[Saved entries]
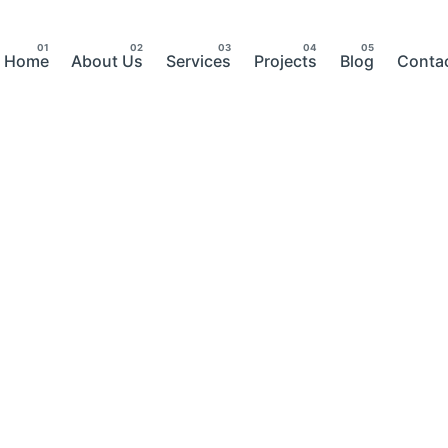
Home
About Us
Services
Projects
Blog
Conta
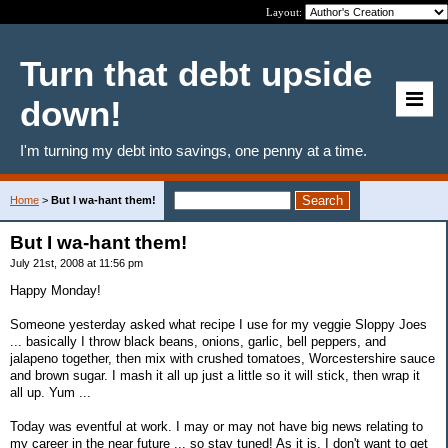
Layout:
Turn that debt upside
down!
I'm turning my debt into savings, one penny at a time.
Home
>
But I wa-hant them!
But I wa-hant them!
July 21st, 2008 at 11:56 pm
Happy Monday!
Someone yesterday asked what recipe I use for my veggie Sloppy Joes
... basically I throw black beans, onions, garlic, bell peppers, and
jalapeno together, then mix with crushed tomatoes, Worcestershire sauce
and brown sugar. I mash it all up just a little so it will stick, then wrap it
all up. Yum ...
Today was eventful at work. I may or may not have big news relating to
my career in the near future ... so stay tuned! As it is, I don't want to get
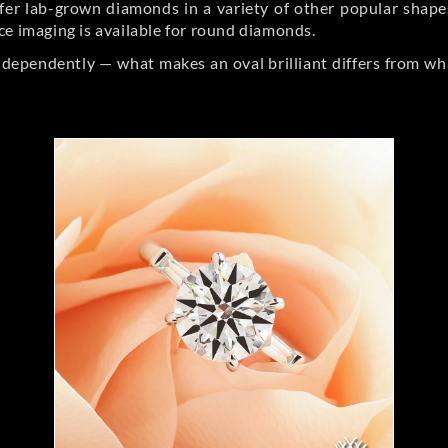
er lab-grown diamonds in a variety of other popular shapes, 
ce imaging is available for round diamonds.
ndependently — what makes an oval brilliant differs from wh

_Task description_:
Word for word, please reproduce each entry above and leave out every picture.

_Problem solution_:
Home
About Us
Services
Projects
Blog
Conta
Layout:
Turn that debt upside
down!
I'm turning my debt into savings, one penny at a time.
Home
>
But I wa-hant them!
But I wa-hant them!
July 21st, 2008 at 11:56 pm
Happy Monday!
Someone yesterday asked what recipe I use for my veggie Sloppy Joes
... basically I throw black beans, onions, garlic, bell peppers, and
jalapeno together, then mix with crushed tomatoes, Worcestershire sauce
and brown sugar. I mash it all up just a little so it will stick, then wrap it
all up. Yum ...
Today was eventful at work. I may or may not have big news relating to
my career in the near future ... so stay tuned! As it is, I don't want to get
er lab-grown diamonds in a variety of other popular shapes, 
ce imaging is available for round diamonds.
ndependently — what makes an oval brilliant differs from wh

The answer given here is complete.